GOAL OF THE EXERCISE :: Pictures are not part of the answer. Return the lines from the one containing "At what (x,y)" through the end of the data, both included, exactly as they appear.

(Screenshot grounding data)
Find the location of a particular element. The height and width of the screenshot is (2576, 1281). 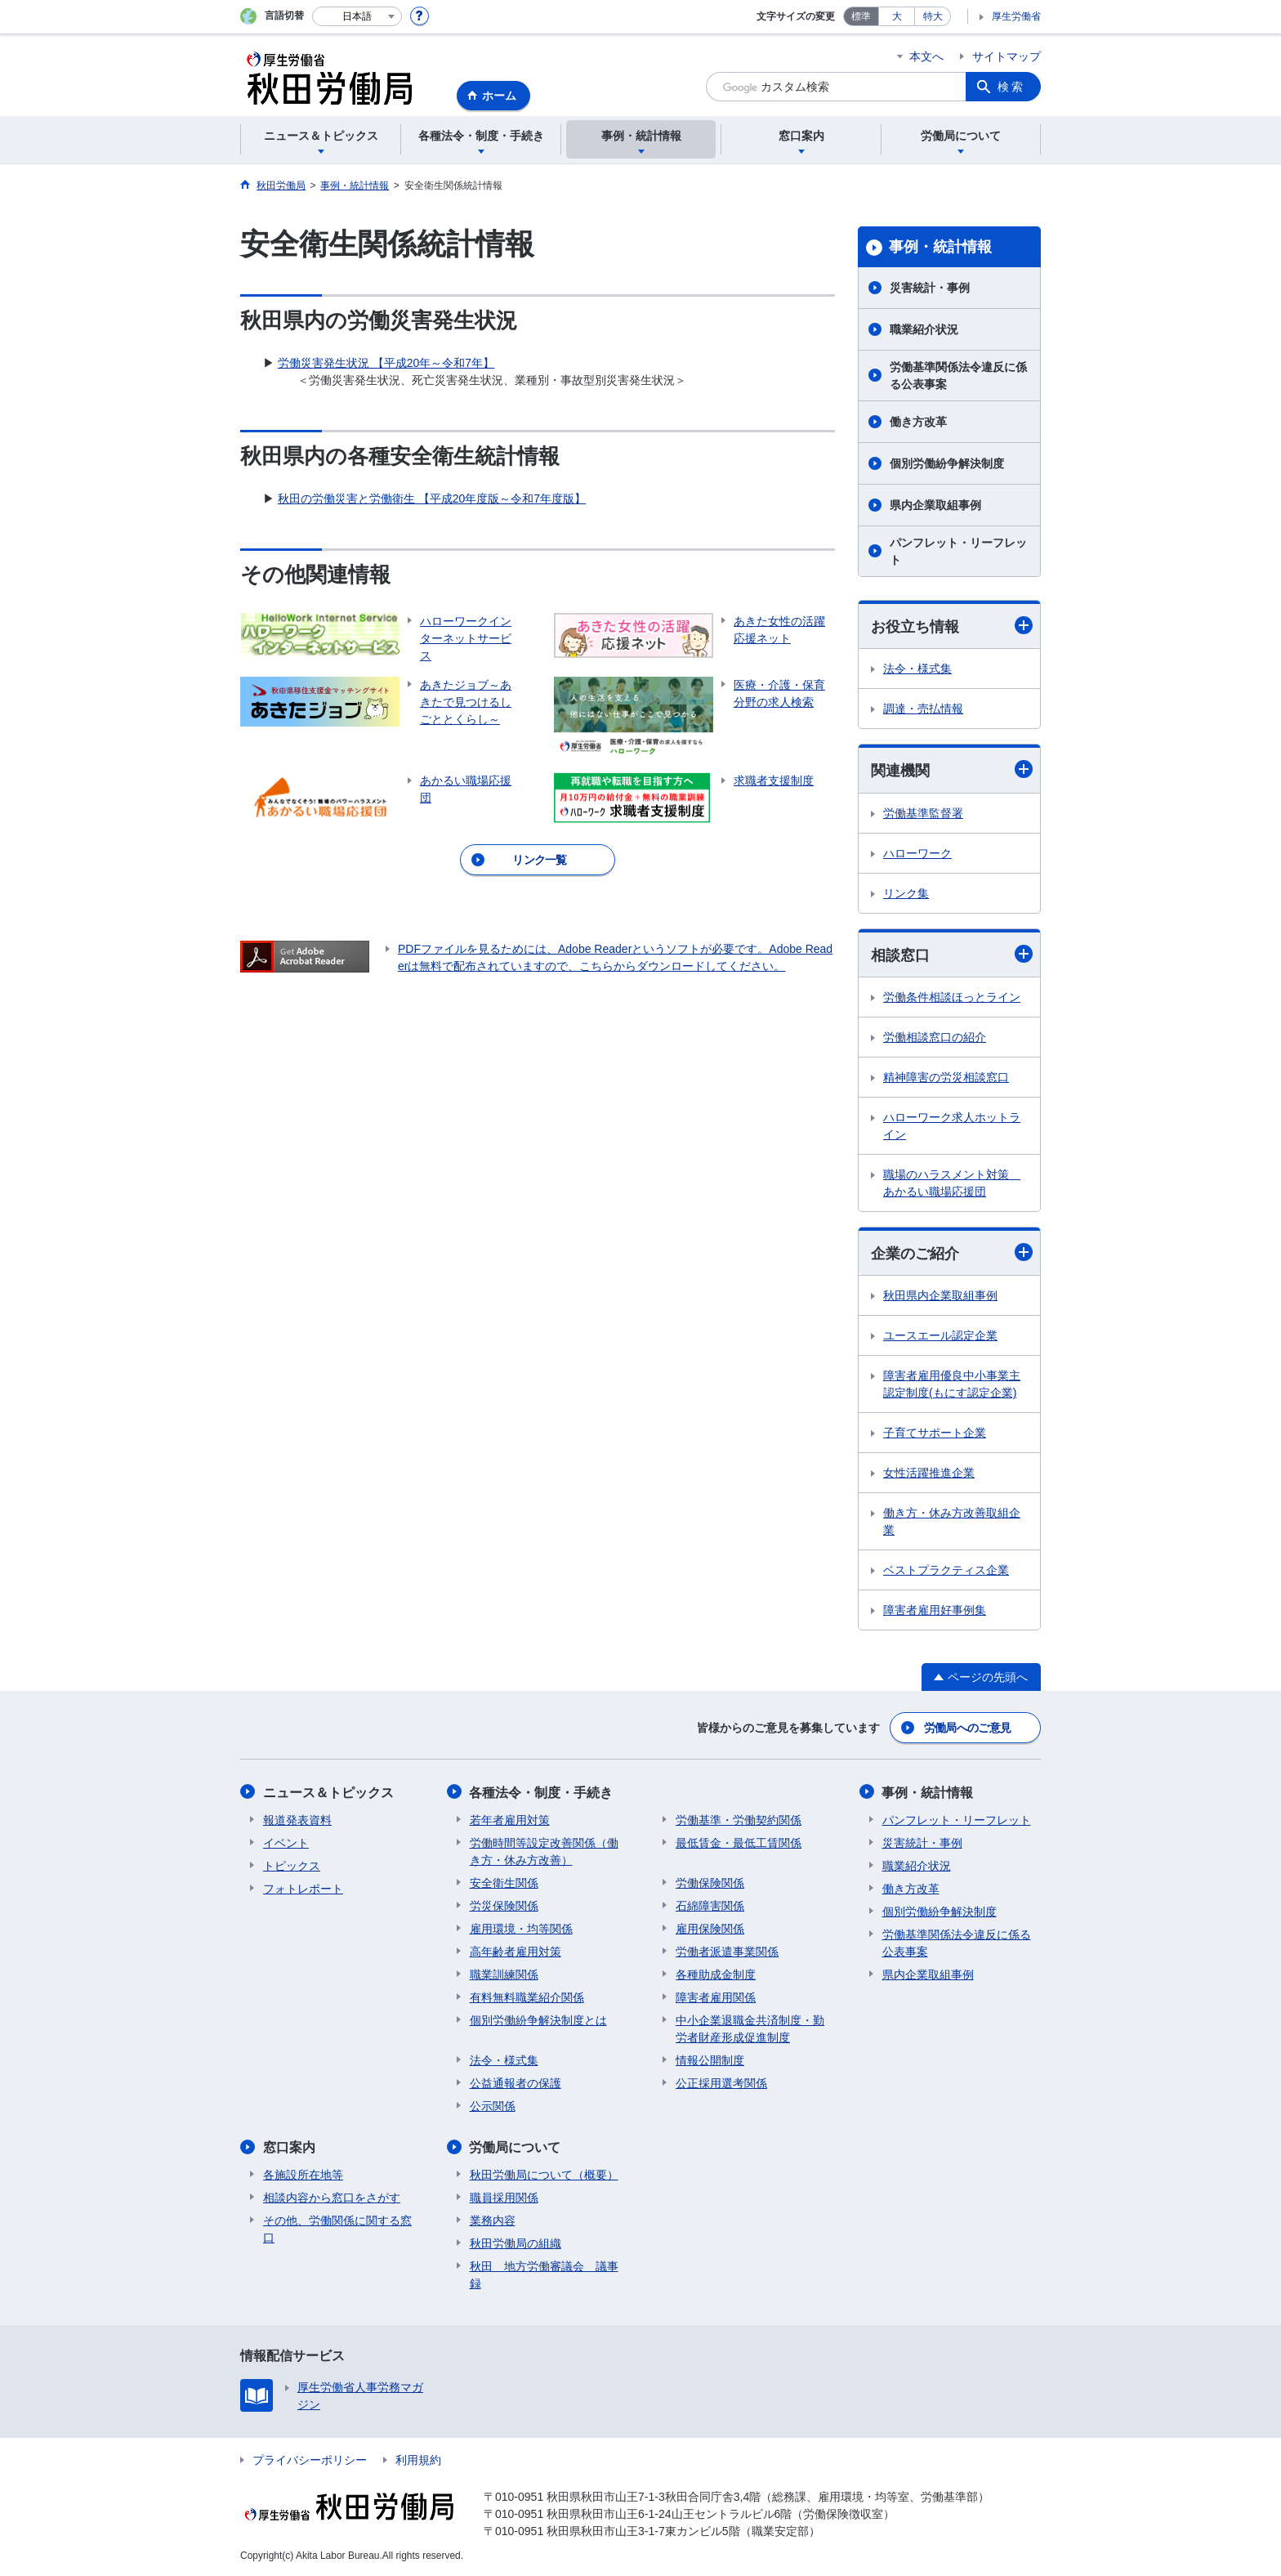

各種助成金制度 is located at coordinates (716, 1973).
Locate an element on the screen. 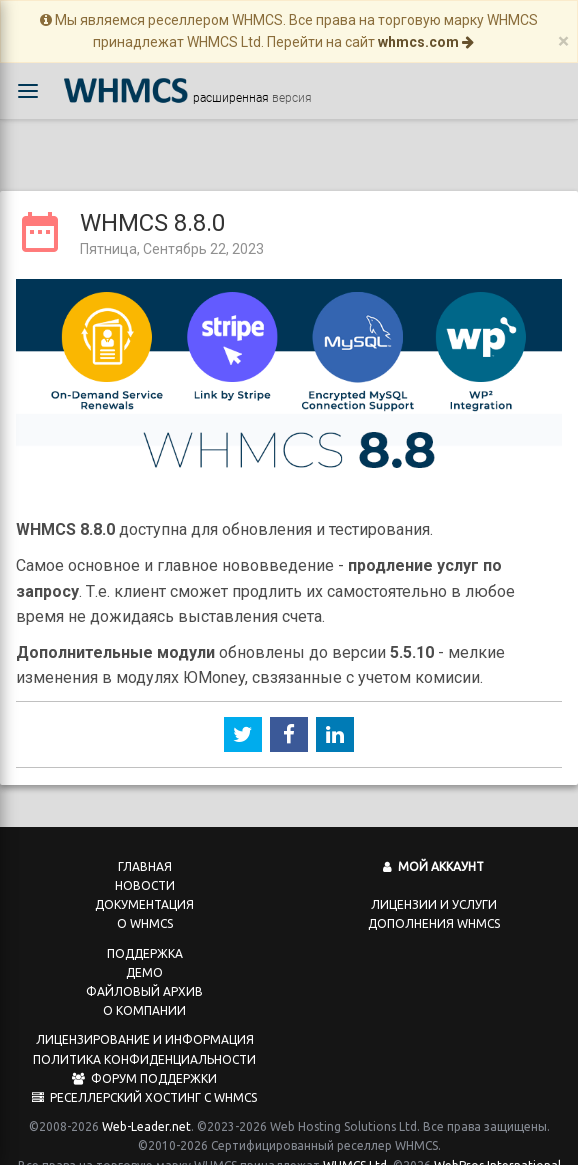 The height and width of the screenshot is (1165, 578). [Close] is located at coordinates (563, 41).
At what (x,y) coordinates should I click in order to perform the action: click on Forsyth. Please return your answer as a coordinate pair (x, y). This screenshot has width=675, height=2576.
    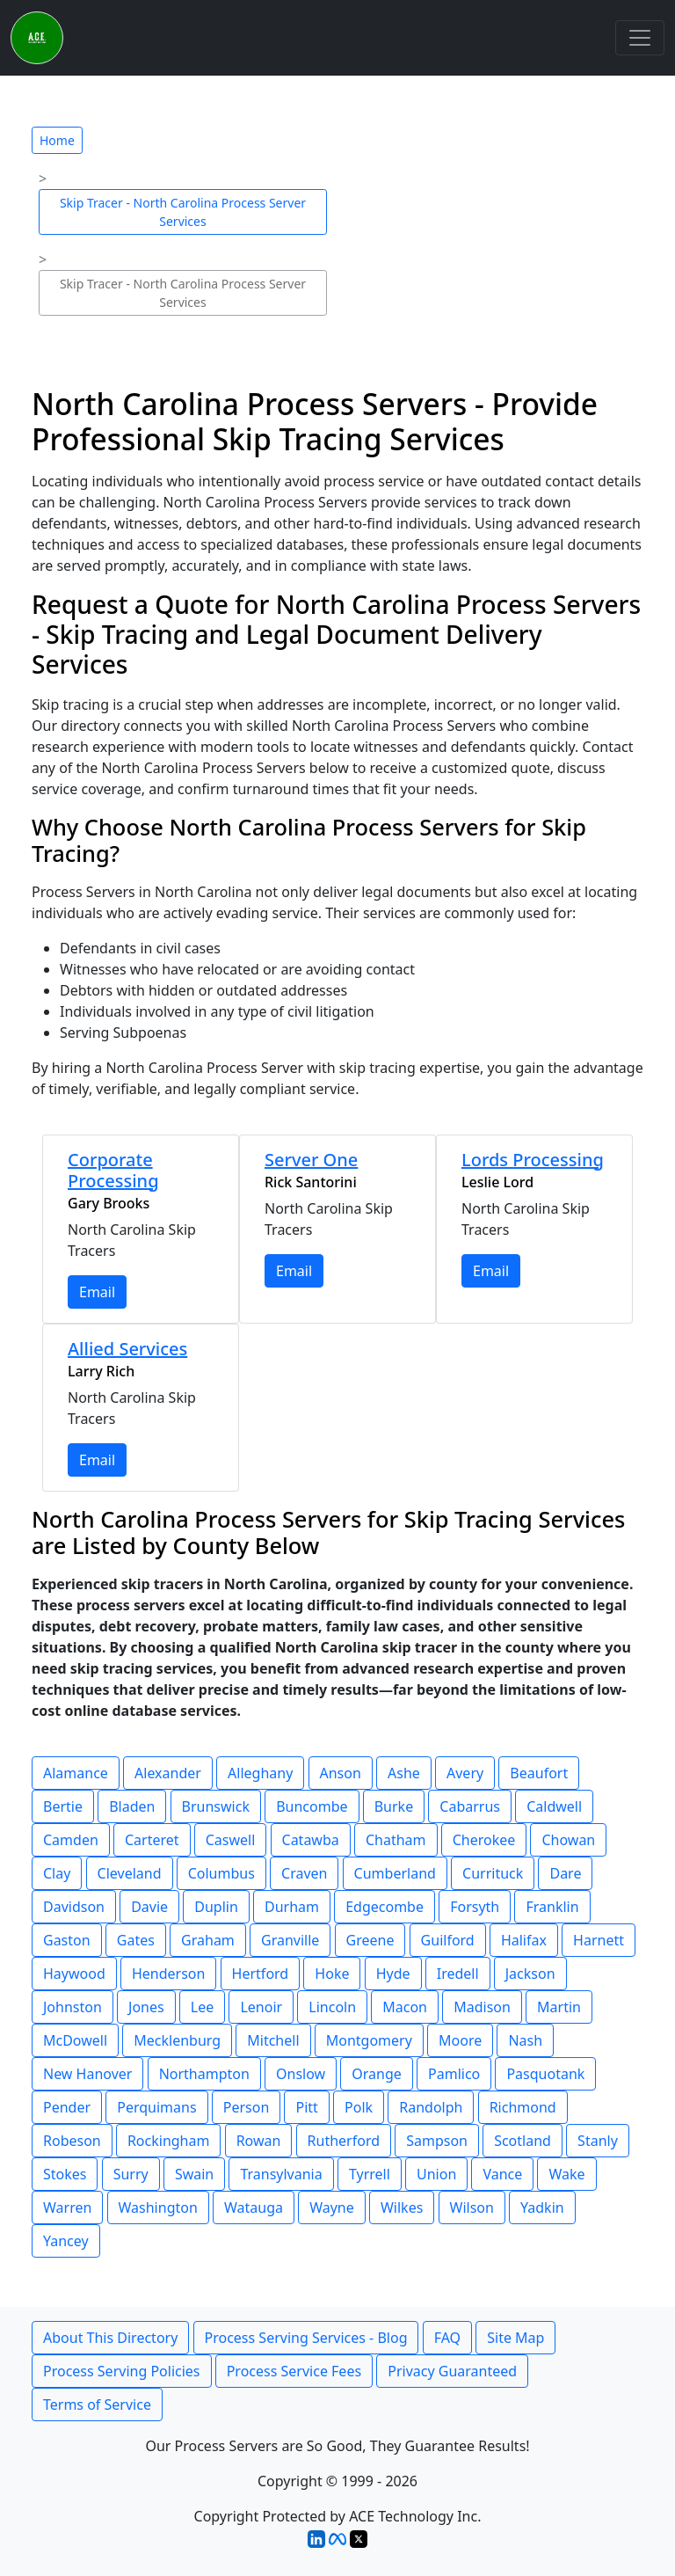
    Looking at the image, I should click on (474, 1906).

ANSWER TO THE PROBLEM ::
At what (x,y) coordinates should I click in order to perform the action: click on Forsyth. Please return your answer as a coordinate pair (x, y). This screenshot has width=675, height=2576.
    Looking at the image, I should click on (474, 1906).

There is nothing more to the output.